About this exercise: Restate the whole of the data below word for word, skipping the images.

The records:

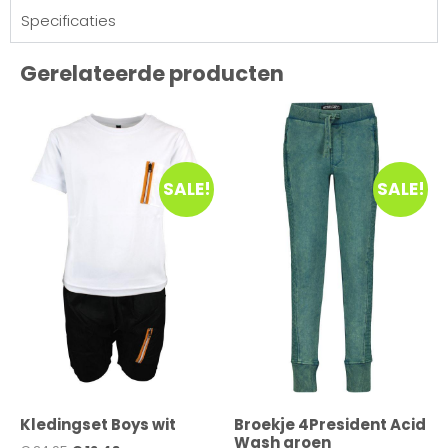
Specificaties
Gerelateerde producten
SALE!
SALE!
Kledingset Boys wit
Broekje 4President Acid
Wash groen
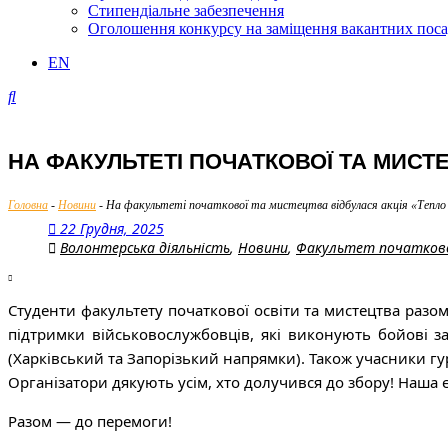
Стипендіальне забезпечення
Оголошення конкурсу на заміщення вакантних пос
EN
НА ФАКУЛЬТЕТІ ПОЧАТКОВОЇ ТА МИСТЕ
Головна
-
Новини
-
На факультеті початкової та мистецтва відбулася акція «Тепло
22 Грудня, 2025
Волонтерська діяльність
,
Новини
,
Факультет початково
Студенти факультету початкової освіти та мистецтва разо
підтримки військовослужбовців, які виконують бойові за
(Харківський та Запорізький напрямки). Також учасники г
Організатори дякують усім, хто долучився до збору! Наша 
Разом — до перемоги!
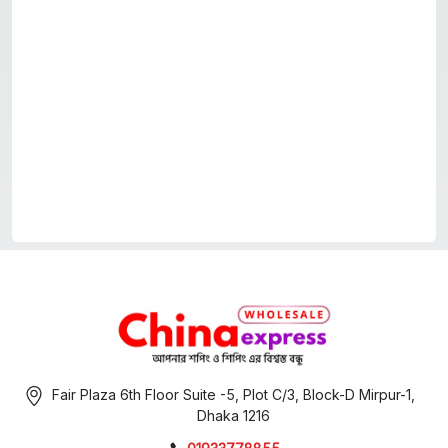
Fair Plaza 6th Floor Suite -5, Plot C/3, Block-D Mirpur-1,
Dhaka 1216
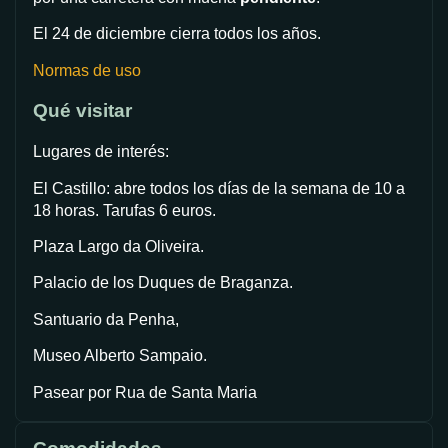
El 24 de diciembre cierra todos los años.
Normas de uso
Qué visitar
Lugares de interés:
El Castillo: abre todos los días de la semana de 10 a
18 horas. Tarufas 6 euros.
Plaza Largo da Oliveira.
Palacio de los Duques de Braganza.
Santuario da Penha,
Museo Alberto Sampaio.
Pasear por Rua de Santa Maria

Written answer:
Specificaties
Gerelateerde producten
SALE!
SALE!
Kledingset Boys wit
Broekje 4President Acid
Wash groen
Стипендіальне забезпечення
Оголошення конкурсу на заміщення вакантних пос
EN
НА ФАКУЛЬТЕТІ ПОЧАТКОВОЇ ТА МИСТЕ
Головна
-
Новини
-
На факультеті початкової та мистецтва відбулася акція «Тепло
22 Грудня, 2025
Волонтерська діяльність
,
Новини
,
Факультет початково
Студенти факультету початкової освіти та мистецтва разо
підтримки військовослужбовців, які виконують бойові за
(Харківський та Запорізький напрямки). Також учасники г
Організатори дякують усім, хто долучився до збору! Наша 
Разом — до перемоги!
Fair Plaza 6th Floor Suite -5, Plot C/3, Block-D Mirpur-1,
Dhaka 1216
El 24 de diciembre cierra todos los años.
Normas de uso
Qué visitar
Lugares de interés:
El Castillo: abre todos los días de la semana de 10 a
18 horas. Tarufas 6 euros.
Plaza Largo da Oliveira.
Palacio de los Duques de Braganza.
Santuario da Penha,
Museo Alberto Sampaio.
Pasear por Rua de Santa Maria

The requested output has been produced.